Alkaline fens (7230) :
Alkaline fens are at the centre of a peatland area, where the soil is constantly water-logged, so that peat can form.
The list of plants living there includes the most endangered peatland species. The main species are the blunt-flowered rush (Juncus subnodulosus), the black bog-rush (Schoenus nigricans) and many small sedges, such as the yellow sedge (Carex lepidocarpa), tawny sedge (Carex hostiana), as well as rare mosses, such as the hook moss (Scorpidium cossoni).
The habitat can also be found with another form of vegetation, which deviates from the norm in terms of shape and floral composition. The predominant flora in these "low marshes with tall grasses" are common reeds (Phragmites australis), marsh fern (Thelypteris palustris) and milk parsley (Thysselinum palustre). These types of plants develop on richer soils than in the first kind of fen. The two kinds of habitat may be home to fen orchids (Liparis loeselii), a rare orchid that is in rapid decline in Europe.
Conserving alkaline fens mainly involves maintaining water quality and levels, so that enough water reaches the soil surface.
Bog woodland (91D0*) :
Bog woodland is rare in Hauts-de-France and Wallonia. Its development requires specific conditions, particularly water that is low in limestone and nutrients. Unlike other forms of afforestation occurring after a fen has dried out, this kind of habitat requires a good supply of water and near-permanent saturation.
In the LIFE sites, the habitat features alder and birch groves with peat moss. Common species include the black alder (Alnus glutinosa), the downy birch (Betula pubescens) and mosses from the sphagnum genus, as well as a wide range of fern species.
The habitat is best left to evolve freely. It should be allowed to mature over time with water levels maintained.
Alluvial forests with Alnus glutinosa and Fraxinus excelsior (Alno-Padion, Alnion incanae, Salicion albae) (91E0*) :
The alluvial alder and birch forest with tall grasses is not strictly speaking peatland.

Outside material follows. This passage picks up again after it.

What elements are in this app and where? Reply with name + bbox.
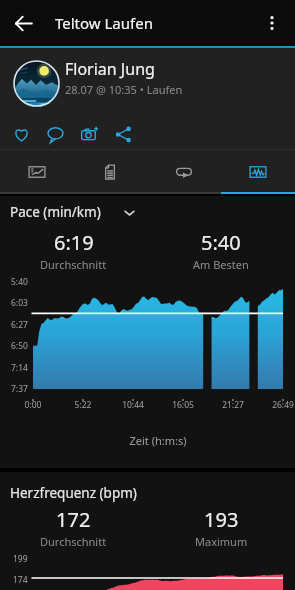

It is a habitat located on the banks of a waterway and in alluvial plains on mineral soils that are less compact than the soils in fens. But a variation with organic peat soils can be found in fens in alluvial valleys. This a form of afforestation developing on the edge of active peat bogs. The habitats are of undeniable ecological interest.
The most important forests from an ecological point of view are those that are waterlogged for much of the year.
Tree growth and ageing are restricted by the water. This soon gives rise to a mature and fairly sparse forest where fallen trees create open spaces. In these newly formed clearings, peat and open marshland species can appear. The plants living in open environments can last over time along with the forest.
The most common trees in these forests are the black alder (Alnus glutinosa), the European ash (Fraxinus excelsior) and, less often, the European white elm (Ulmus laevis) and the bird cherry (Prunus padus).
As is the case for bog woodland, the importance of alluvial forests lies in their reaching maturity and in maintaining water levels. This is why these habitats should be left to evolve freely.